As cost function, for predicting classification, using formula

Wherein λ_coordAnd λ_noobjBe in order to allow cost function to make balance between bounding box and the cost of probability, andIndicate mesh It marks in present i-th of grid,The target for indicating the corresponding prediction of j-th of bounding box in i-th of grid, finally obtain as Under cost function:

Step S403 is input to the data marked being collected into step S401 in network, the parameter of each layer according to The mode of Xavier initializes, and using the stochastic gradient returned as bounding box coordinates with loss function composed by object classification Descent algorithm is calculated loss gradient and is finely adjusted using reverse conduction algorithm to the parameter in layers all in whole network, is reached The purpose that network is trained.

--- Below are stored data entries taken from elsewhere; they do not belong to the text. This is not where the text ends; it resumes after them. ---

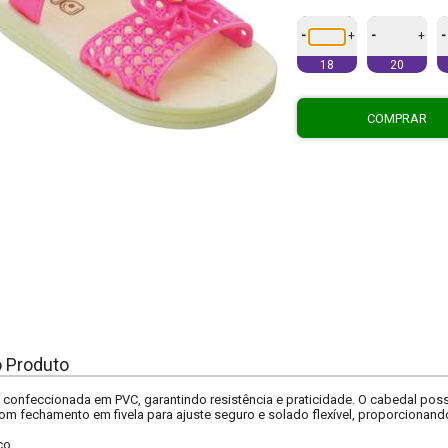
-
-
-
+
+
18
20
COMPRAR
o Produto
il confeccionada em PVC, garantindo resistência e praticidade. O cabedal po
om fechamento em fivela para ajuste seguro e solado flexível, proporcionan
co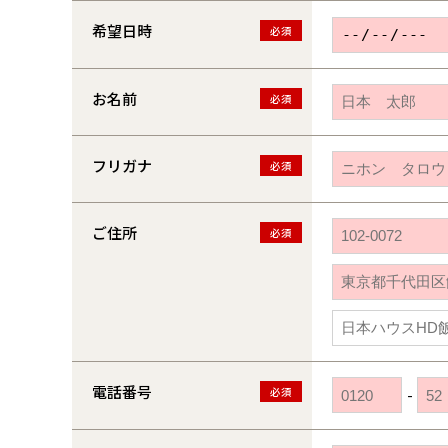
希望日時
必須
お名前
必須
フリガナ
必須
ご住所
必須
電話番号
必須
-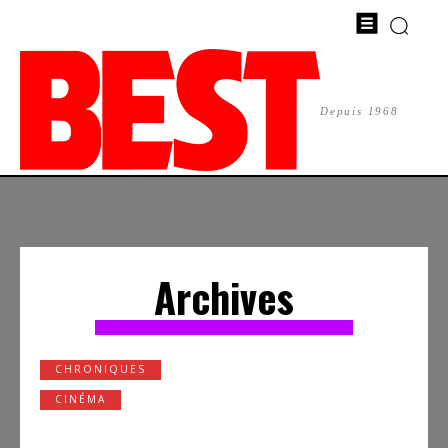
Depuis 1968
Archives
CHRONIQUES
CINÉMA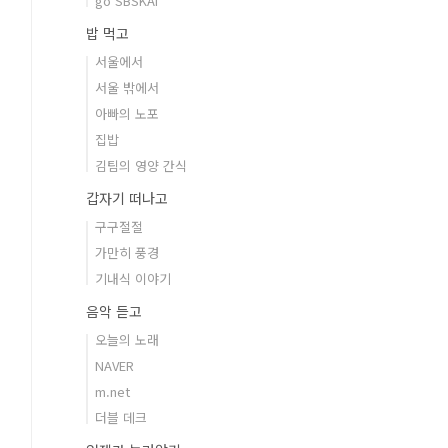
go SBSKAI
밥 먹고
서울에서
서울 밖에서
아빠의 노포
집밥
김팀의 영양 간식
갑자기 떠나고
구구절절
가만히 풍경
기내식 이야기
음악 듣고
오늘의 노래
NAVER
m.net
더블 데크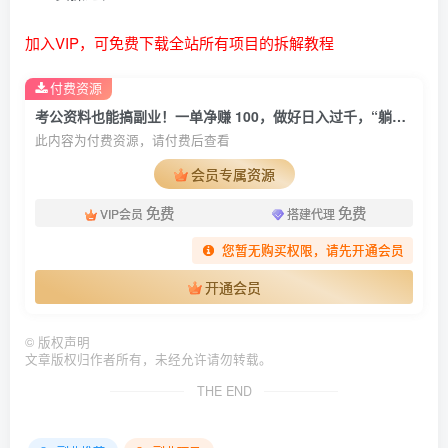
加入VIP，可免费下载全站所有项目的拆解教程
付费资源
考公资料也能搞副业！一单净赚 100，做好日入过千，“躺赚” 真没那么难！这个月已经赚1.5W+
此内容为付费资源，请付费后查看
会员专属资源
免费
免费
VIP会员
搭建代理
您暂无购买权限，请先开通会员
开通会员
©
版权声明
文章版权归作者所有，未经允许请勿转载。
THE END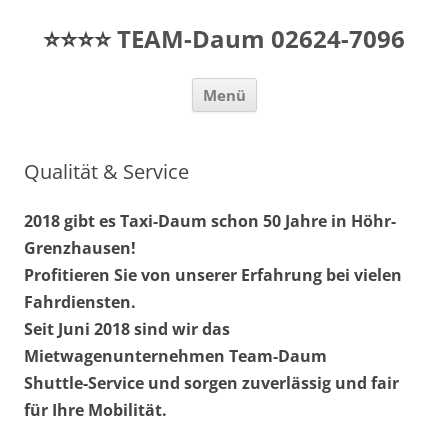
Zum
Inhalt
TEAM-Daum 02624-7096
springen
Menü
Qualität & Service
2018 gibt es Taxi-Daum schon 50 Jahre in Höhr-
Grenzhausen!
Profitieren Sie von unserer Erfahrung bei vielen
Fahrdiensten.
Seit Juni 2018 sind wir das
Mietwagenunternehmen Team-Daum
Shuttle-Service und sorgen zuverlässig und fair
für Ihre Mobilität.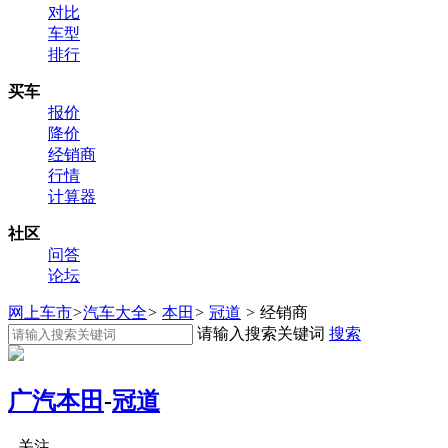
对比
车型
排行
买车
报价
降价
经销商
行情
计算器
社区
问答
论坛
网上车市
>
汽车大全
>
本田
>
冠道
>
经销商
请输入搜索关键词
搜索
广汽本田
-
冠道
关注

6. a kind of full convolution object detection method of intensive connection convolutional neural networks according to claim 1, feature It is, in the step S1, the network structure for replacing connection with conversion layer using intensive link block carries out feature extraction, can extract More preferably there is the Feature Mapping of identification into image.

7. the feature pyramid under a kind of intensive connection convolution according to claim 1 " and " parallel path " composition FPN network, can efficiently use high semantic low scale and high yardstick is spoken in a low voice the Feature Mapping of justice, construct have it is high semantic special The feature pyramid of sign, large scale and high location information.